CIA Director George Tenet in February noted the trend in an
annual statement on worldwide threats before the Senate Select
Intelligence Committee.
Bin Laden's "organization is continuing to place emphasis on
developing surrogates to carry out attacks in an effort to avoid
detection, blame, and retaliation," Tenet said. "As a result it is
often difficult to attribute terrorist incidents to his group."
Rogue Terrorists
Terrorists not closely connected to another group are also a
concern to for U.S. officials.
The classic example is the Middle Eastern-born Ramzi Yousef, who
was convicted for masterminding the February 1993 bombing of the
World Trade Center, which killed six people. Yousef also was found
to have plotted to blow up 11 U.S. airliners in an attack
coordinated with at least five other men.

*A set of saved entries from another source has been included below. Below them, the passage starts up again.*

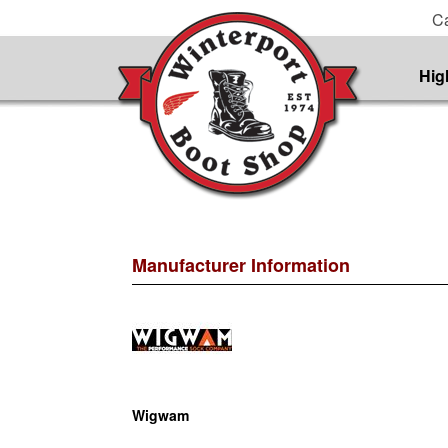
Ca
Hig
Manufacturer Information
Wigwam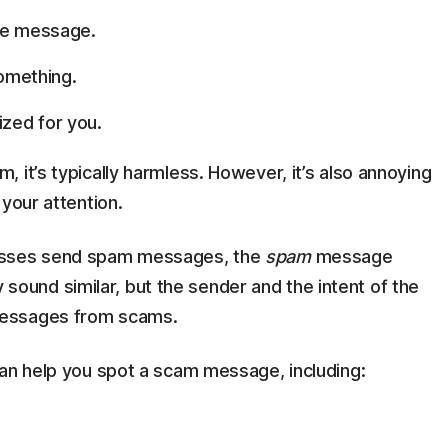
he message.
something.
zed for you.
 it’s typically harmless. However, it’s also annoying
your attention.
nesses send spam messages, the
spam
message
ound similar, but the sender and the intent of the
messages from scams.
can help you spot a scam message, including:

Such "loosely affiliated extremists may pose the most urgent
threat to the United States at this time because their membership is
relatively unknown to law enforcement, and because they can exploit
the mobility that emerging technology and a loose organizational
structure offer," former FBI director Louis Freeh told a
congressional committee in 1998.
The Hunt
It may be most difficult determining the identities of those
persons directly responsible for today's attacks, since they died in
the suicide attacks.
"It's likely we're probably never going to know who the people
were who actually were on board the aircraft, and it will be very
difficult to trace who those people were," says Tim Brown, a
counterintelligence expert also with GlobalSecurity.com.
Determining whether bin Laden's group or some other group was
behind it all will take, in part, a massive review of intercepted
global communications gathered prior to today.
"Unavoidably, they're going to have to go back through everything
they've previously collected and see what if anything they missed,"
says Pike.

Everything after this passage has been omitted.